Par Thierry Bonal | jeu 22 Mai 2014 | Imprimer
 
Il aura fallu attendre cette saison 2013-2014 célébrant le centenaire de la naissance du compositeur britannique pour que Billy Budd soit présenté sur une scène berlinoise. Bien que cet opéra aborde ouvertement le thème des attirances masculines, son traitement scénique par David Alden est des plus sages. Contrairement aux dernières productions provocantes, décalées ou dénudées de la Deutsche Oper Berlin, celle-ci surprend par sa retenue et sa fidélité au livret. Peut-être la présence des deux autres maisons d’opéra (English National Opéra et Théâtre du Bolchoï) qui coproduisent ce spectacle y est pour quelque chose…

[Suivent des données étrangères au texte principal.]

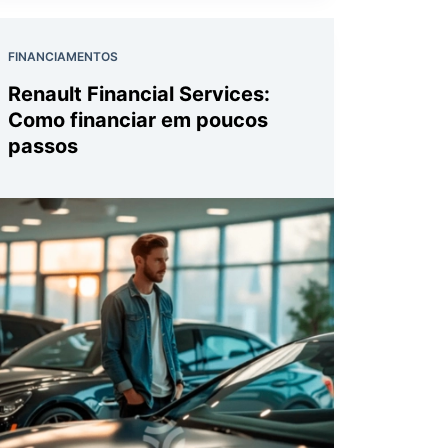
FINANCIAMENTOS
Renault Financial Services:
Como financiar em poucos
passos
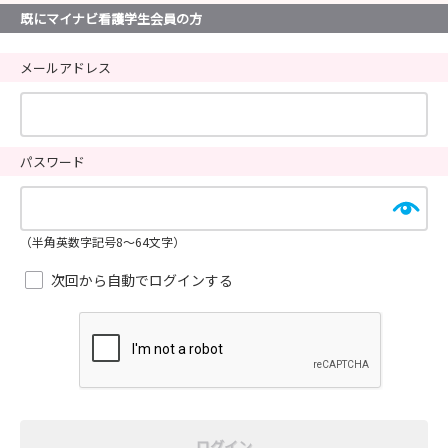
既にマイナビ看護学生会員の方
メールアドレス
パスワード
（半角英数字記号8～64文字）
次回から自動でログインする
ログイン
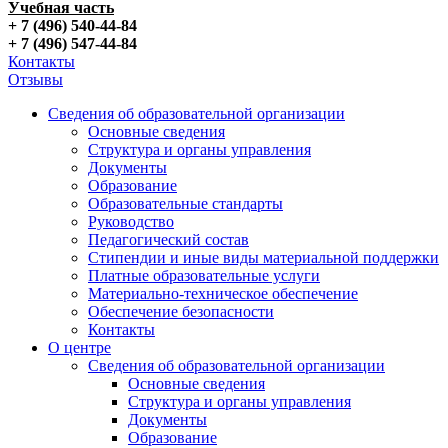
Учебная часть
+ 7 (496) 540-44-84
+ 7 (496) 547-44-84
Контакты
Отзывы
Сведения об образовательной организации
Основные сведения
Структура и органы управления
Документы
Образование
Образовательные стандарты
Руководство
Педагогический состав
Стипендии и иные виды материальной поддержки
Платные образовательные услуги
Материально-техническое обеспечение
Обеспечение безопасности
Контакты
О центре
Сведения об образовательной организации
Основные сведения
Структура и органы управления
Документы
Образование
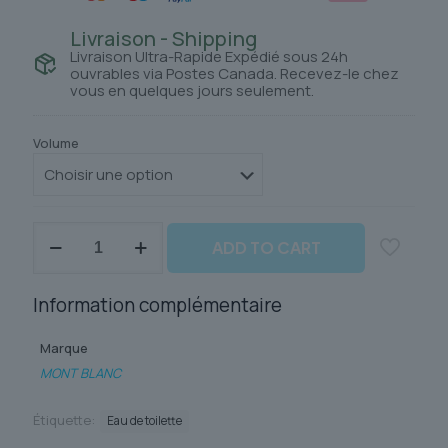
Livraison - Shipping
Livraison Ultra-Rapide Expédié sous 24h
ouvrables via Postes Canada. Recevez-le chez
vous en quelques jours seulement.
Volume
quantité
ADD TO CART
de
MONT
BLANC
Information complémentaire
EMBLEM
Marque
MONT BLANC
Étiquette:
Eau de toilette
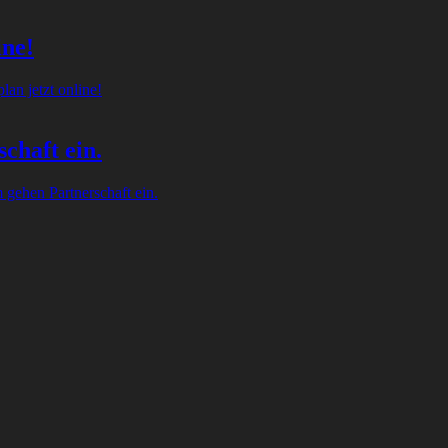
ine!
an jetzt online!
chaft ein.
gehen Partnerschaft ein.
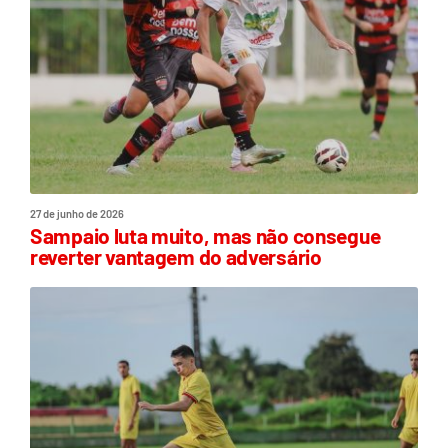
27 de junho de 2026
Sampaio luta muito, mas não consegue
reverter vantagem do adversário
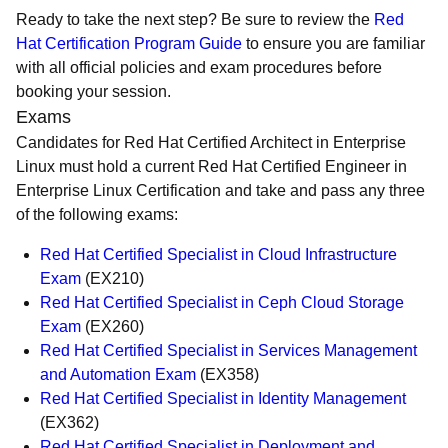
Ready to take the next step? Be sure to review the
Red
Hat Certification Program Guide
to ensure you are familiar
with all official policies and exam procedures before
booking your session.
Exams
Candidates for Red Hat Certified Architect in Enterprise
Linux must hold a current Red Hat Certified Engineer in
Enterprise Linux Certification and take and pass any three
of the following exams:
Red Hat Certified Specialist in Cloud Infrastructure
Exam
(EX210)
Red Hat Certified Specialist in Ceph Cloud Storage
Exam
(EX260)
Red Hat Certified Specialist in Services Management
and Automation Exam
(EX358)
Red Hat Certified Specialist in Identity Management
(EX362)
Red Hat Certified Specialist in Deployment and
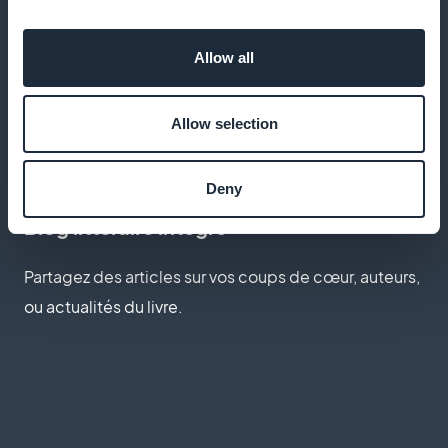
Relance panier automatique
Allow all
Rappelez aux lecteurs d’acheter les livres oubliés
Allow selection
dans leur panier.
Deny
Blog littéraire intégré
Partagez des articles sur vos coups de cœur, auteurs,
ou actualités du livre.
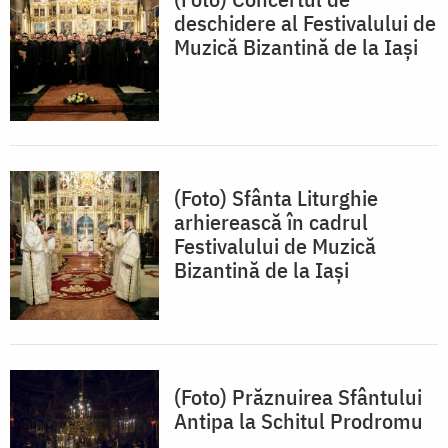
deschidere al Festivalului de
Muzică Bizantină de la Iași
(Foto) Sfânta Liturghie
arhierească în cadrul
Festivalului de Muzică
Bizantină de la Iași
(Foto) Prăznuirea Sfântului
Antipa la Schitul Prodromu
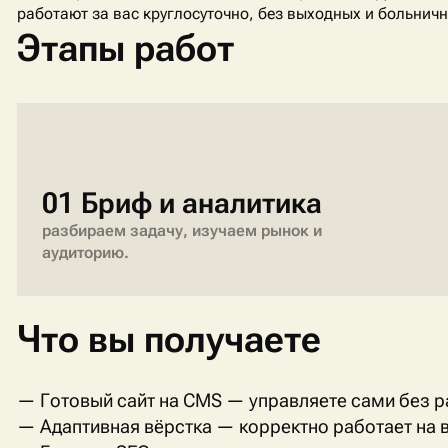
работают за вас круглосуточно, без выходных и больничн
Этапы работ
01 Бриф и аналитика
разбираем задачу, изучаем рынок и
аудиторию.
Что вы получаете
— Готовый сайт на CMS — управляете сами без 
— Адаптивная вёрстка — корректно работает на в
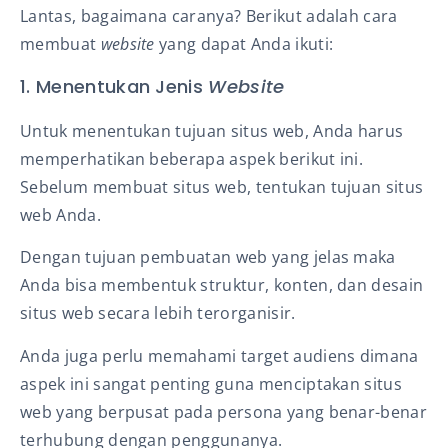
Lantas, bagaimana caranya? Berikut adalah cara
membuat
website
yang dapat Anda ikuti:
1. Menentukan Jenis
Website
Untuk menentukan tujuan situs web, Anda harus
memperhatikan beberapa aspek berikut ini.
Sebelum membuat situs web, tentukan tujuan situs
web Anda.
Dengan tujuan pembuatan web yang jelas maka
Anda bisa membentuk struktur, konten, dan desain
situs web secara lebih terorganisir.
Anda juga perlu memahami target audiens dimana
aspek ini sangat penting guna menciptakan situs
web yang berpusat pada persona yang benar-benar
terhubung dengan penggunanya.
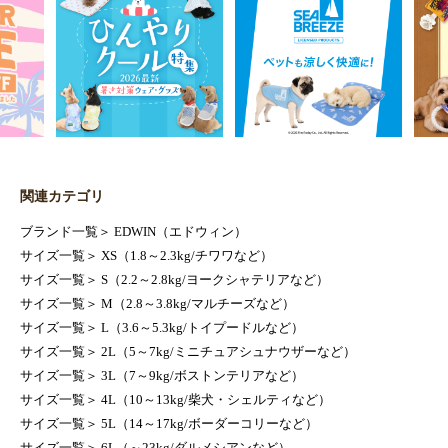
関連カテゴリ
ブランド一覧
＞
EDWIN（エドウィン）
サイズ一覧
＞
XS（1.8～2.3kg/チワワなど）
サイズ一覧
＞
S（2.2～2.8kg/ヨークシャテリアなど）
サイズ一覧
＞
M（2.8～3.8kg/マルチーズなど）
サイズ一覧
＞
L（3.6～5.3kg/トイプードルなど）
サイズ一覧
＞
2L（5～7kg/ミニチュアシュナウザーなど）
サイズ一覧
＞
3L（7～9kg/ボストンテリアなど）
サイズ一覧
＞
4L（10～13kg/柴犬・シェルティなど）
サイズ一覧
＞
5L（14～17kg/ボーダーコリーなど）
サイズ一覧
＞
6L（～23kg/ダルメシアンなど）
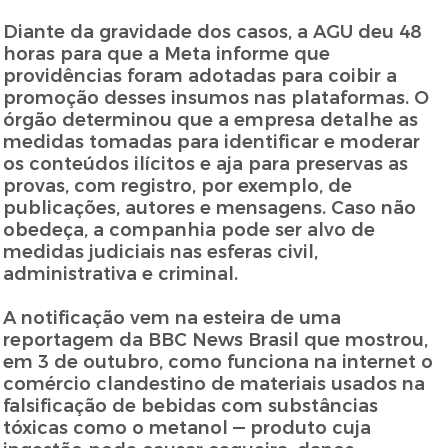
Diante da gravidade dos casos, a AGU deu 48
horas para que a Meta informe que
providências foram adotadas para coibir a
promoção desses insumos nas plataformas. O
órgão determinou que a empresa detalhe as
medidas tomadas para identificar e moderar
os conteúdos ilícitos e aja para preservas as
provas, com registro, por exemplo, de
publicações, autores e mensagens. Caso não
obedeça, a companhia pode ser alvo de
medidas judiciais nas esferas civil,
administrativa e criminal.
A notificação vem na esteira de uma
reportagem da BBC News Brasil que mostrou,
em 3 de outubro, como funciona na internet o
comércio clandestino de materiais usados na
falsificação de bebidas com substâncias
tóxicas como o metanol — produto cuja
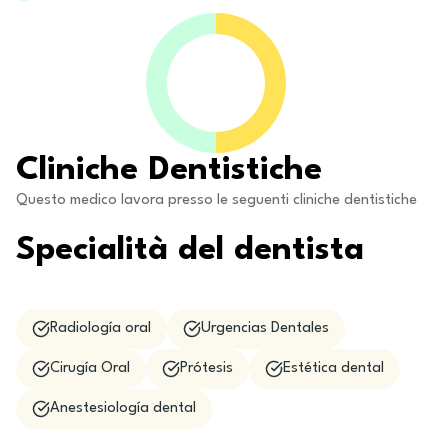
Cliniche Dentistiche
Questo medico lavora presso le seguenti cliniche dentistiche
Specialità del dentista
Radiología oral
Urgencias Dentales
Cirugía Oral
Prótesis
Estética dental
Anestesiología dental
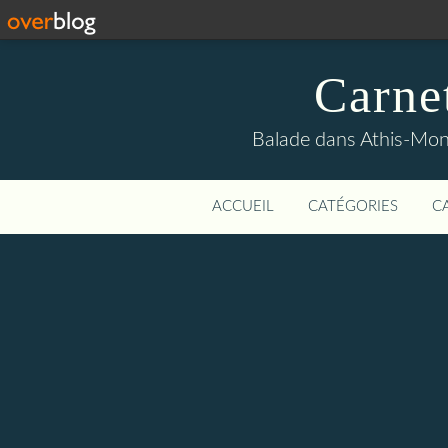
Carne
Balade dans Athis-Mon
ACCUEIL
CATÉGORIES
C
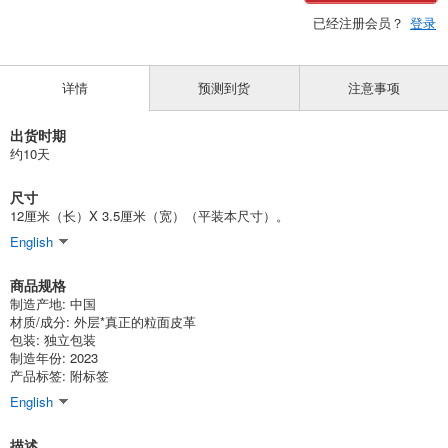
已经注册会员？
登录
详情
预测到货
注意事项
出货时期
约10天
尺寸
12厘米（长）X 3.5厘米（宽）（平装本尺寸）。
English
商品规格
制造产地: 中国
材质/成分: 外层*真正的粒面皮革
包装: 独立包装
制造年份: 2023
产品标签: 附标签
English
描述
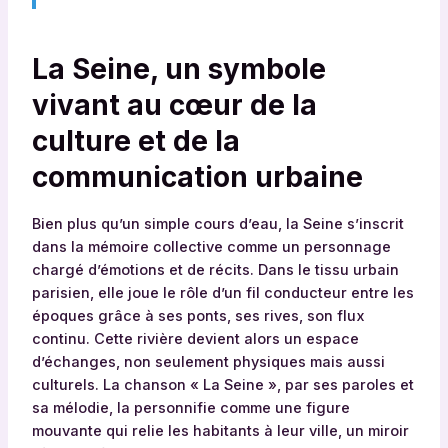
La Seine, un symbole
vivant au cœur de la
culture et de la
communication urbaine
Bien plus qu’un simple cours d’eau, la Seine s’inscrit
dans la mémoire collective comme un personnage
chargé d’émotions et de récits. Dans le tissu urbain
parisien, elle joue le rôle d’un fil conducteur entre les
époques grâce à ses ponts, ses rives, son flux
continu. Cette rivière devient alors un espace
d’échanges, non seulement physiques mais aussi
culturels. La chanson « La Seine », par ses paroles et
sa mélodie, la personnifie comme une figure
mouvante qui relie les habitants à leur ville, un miroir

L’œuvre met en parallèle les manœuvres militaires de la guerre maritime franco-anglaise de cette fin du XVIIIe siècle avec les états d’âme qui rongent les protagonistes. La musique de Britten distingue ces deux aspects du drame en faisant alterner des pages de musique plus sophistiquées, où le frottement de tonalités dissonantes fait écho à l’ambiguïté des personnages, avec les interventions de l’impressionnante masse chorale masculine rythmées par les percussions assourdissantes de l’orchestre, placé sous la direction de Donald Runnicles. Telle une mer impétueuse, il vient battre les flancs de cette nef de métal qui constitue le décor.
Tant le capitaine Vere que son capitaine d’armes Claggart sont animés par un désir refoulé à l’égard du jeune Billy Budd. Cela se traduit par des réactions si opposées que David Alden - à l’instar de Benjamin Britten - n’a pas hésité à les présenter de façon manichéenne. Le brutal Claggart incarné par la basse Gidon Saks, couvert d’un long manteau de cuir noir, fait le choix de la destruction de l’objet de son désir plutôt que d’y céder, tandis que Vere (le ténor Burkhard Ulrich), sorti tout droit d’une « white party », est trop capon pour sauver le jeune matelot (car cela reviendrait à révéler le charme coupable sous lequel il est tombé) et choisit de se donner bonne conscience en se réfugiant derrière la stricte application du règlement.
La force froide, sombre et tranquille du chant de Claggart illustre la noirceur de ses intentions. Elle s’oppose aux aigus tantôt agités et désordonnés, tantôt éthérés et fragiles de Vere dont la volonté n’est pas aussi affirmée.
Billy Budd, incarnation de la candeur, de l’innocence, et de la pureté - tel un Siegfried des océans – focalise le déchainement de ces passions destructrices qui ne s’apaisent néanmoins pas dans son sacrifice puisque le capitaine Vere ressasse ce sombre épisode au crépuscule de son existence.
La tessiture intermédiaire du baryton John Chest dans le rôle-titre manque cependant de rayonnement et d’envergure pour camper idéalement cet ange de bonté, alors que le reste de cette distribution masculine est parfaitement homogène. On y retrouve les permanents de la troupe dans des rôles où la qualité du jeu d’acteur rivalise avec un chant de déclamation peu propice au bel canto.